Muthuswamy Master thereafter blessed and guided his boy in music for over the decade that followed. The vital in-depth training Mohanraj received from his father was profound. Thus began the road to fame and success.


APSARAS, under the able guidance of Mohanraj, has made several musical tours to England and Western Europe, Singapore, and Norway, while Mohanraj has also toured South Africa, Doha in Qatar, and also made recent visits to the UK and to Sydney and Melbourne, Down Under.



Mohanraj has received the Mellisai Mannan award on the same occasion when his father Muthuswamy Master was awarded the Layagnaanavaarudhee by Regional Development Minister C Rajadurai on 03.01.87, the Isaignaana Ilavarasar award by the France Tamil Cultural Federation in Paris in 1991, and the In-Isai Elavaarsar award under the auspices of President JR Jayewardene on 30.12.90.


Mohanraj received the Isai Maamanie award for which the South India movie star 'Major' Sunderrarajan of the movie Major Chandrakanth fame arrived to make the presentation on behalf of the All Ceylon Sabarimalai Saastha Peedam sometime in 1993.


He also received a Kala-Jothi certificate with Ponnaadai (silk shawl) by the Tamil Saagithya Vizha (Festival) program from Hindu Cultural Affairs Minister PP Devaraj on 22.08.93, while in the same month Aacharya WD Amaradeva donned a silk shawl on him for his brilliant backing in a rendition of twelve Tamil folk songs sung by the eminent Visharadha Nanda Malini: the audio-cassette Kunkuma Pottu was released thereafter.


The International University of Martial Arts under the patronage of Prime Minister Sirimavo RD Bandaranaike, conferred an honorary doctorate on Mohanraj for his contribution to music on 30.04.97.


Mohanraj was also awarded the Sudhanthira Pon Vizha Isai Virundhu award from the Indian entertainer, Leoni, during Sri Lanka's golden jubilee independence celebrations on 08.02.98.


He also received the Isai Gnaani award from deputy minister of Estate Housing P Chandrasekeran on 20.06.99. Mohanraj also received the Asia Isai Thalapadhi award at the Ameenkhan's Nite on 08.07.01 at the Tower Hall from former minister MH Mohamed, MP.



The audio-cassette Innisai Vaarpugal was released on Dheepavali Day 01.11.86 comprising of 10-Tamil songs with original melodies composed by Mohanraj, and recording was conducted under the supervision of that dynamic entertainer, BH Abdul Hameed, who served as recording engineer in this instance.

It was a time when Ayaz Zavahir, successor to Yaal Ramanan who later qualified as an attorney-at-law, was lead guitarist to the group, while jazz-drummer Neville Silva's son, Sarath, sat in for Benhur Fernando, on jazz-drums.


April-97 saw the release of APSARAS's CD comprising of twelve top Tamil hit numbers titled Viludhu (Young Tastes) sponsored by the Viludhugal dance troupe in France to celebrate an annual event with famed South Indian vocalist, Mano, featuring two hits. Ananda Ramesh wrote the lyrics.

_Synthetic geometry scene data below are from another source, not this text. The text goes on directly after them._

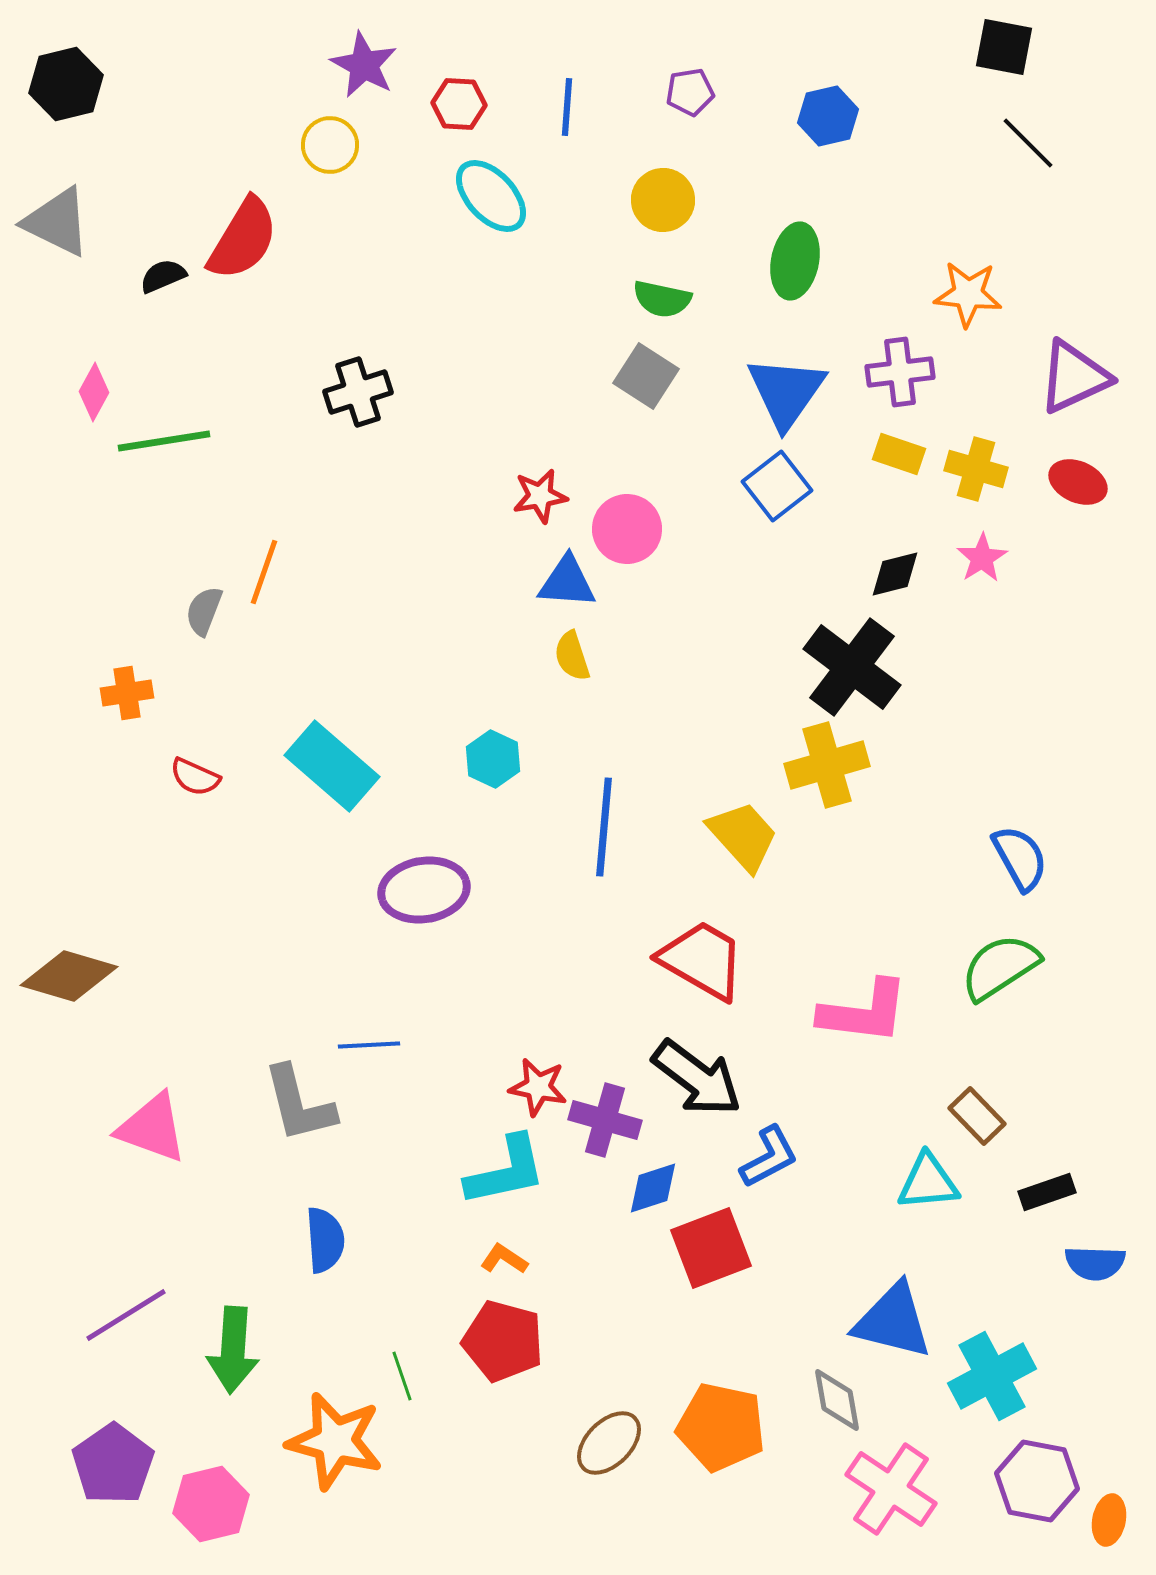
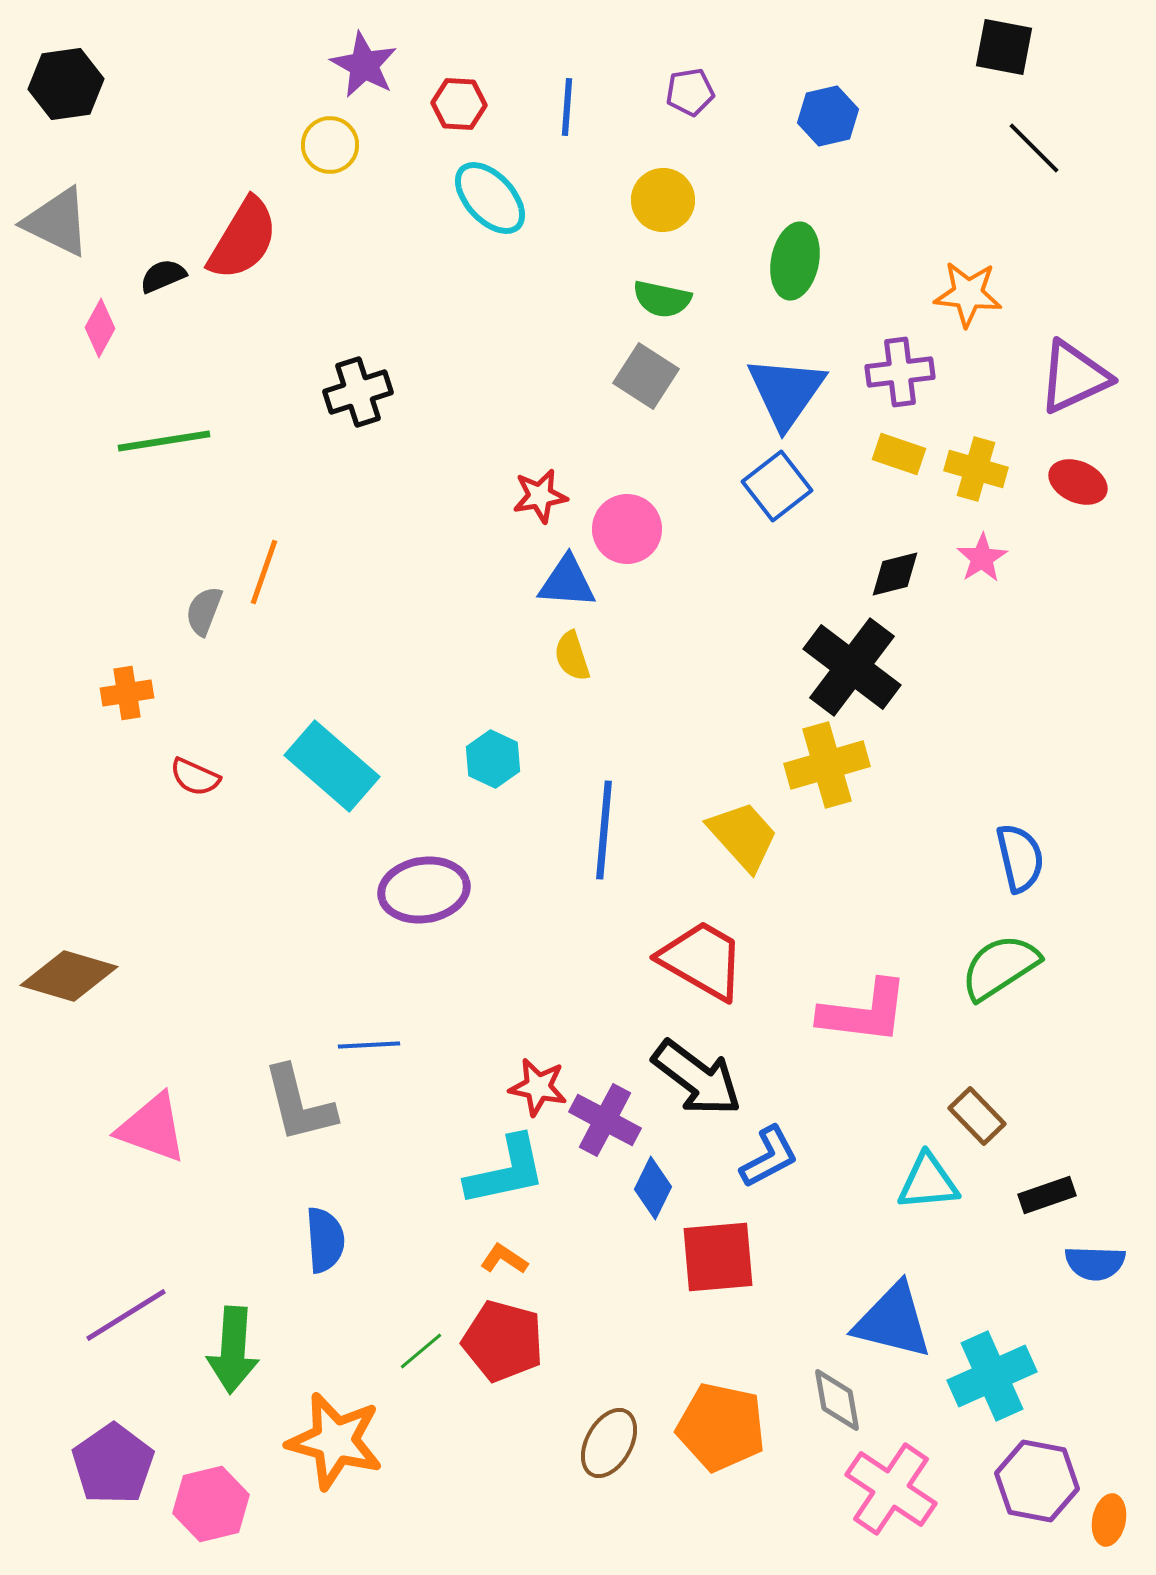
black hexagon at (66, 84): rotated 6 degrees clockwise
black line at (1028, 143): moved 6 px right, 5 px down
cyan ellipse at (491, 196): moved 1 px left, 2 px down
pink diamond at (94, 392): moved 6 px right, 64 px up
blue line at (604, 827): moved 3 px down
blue semicircle at (1020, 858): rotated 16 degrees clockwise
purple cross at (605, 1120): rotated 12 degrees clockwise
blue diamond at (653, 1188): rotated 46 degrees counterclockwise
black rectangle at (1047, 1192): moved 3 px down
red square at (711, 1248): moved 7 px right, 9 px down; rotated 16 degrees clockwise
green line at (402, 1376): moved 19 px right, 25 px up; rotated 69 degrees clockwise
cyan cross at (992, 1376): rotated 4 degrees clockwise
brown ellipse at (609, 1443): rotated 16 degrees counterclockwise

Ninaivugal comprising 15-Tamil hits, all new lyrics written by ex-SLBC lyricist Kaarmegam Nanda, now resident in Oslo, Norway, was released in early 2001.

The image of APSARAS and the high respect it commands over Sri Lankans all over the globe, and especially at home, has continued to flourish and grow with the passage of time.


This success is mainly due to its tunesmith and talented leader, Mohanraj, a literal prodigy behind his four-tiered keyboards, and his knack in contributing to the group as a vocalist.


Mohanraj's ability to render Sinhala, Tamil and Hindi numbers with ease springs from the vital advantage of having a parentage mix of Tamil in his famed father and Sinhala in his mother, Neeliya, who hails from a known Sinhala family connected to music in Kandy.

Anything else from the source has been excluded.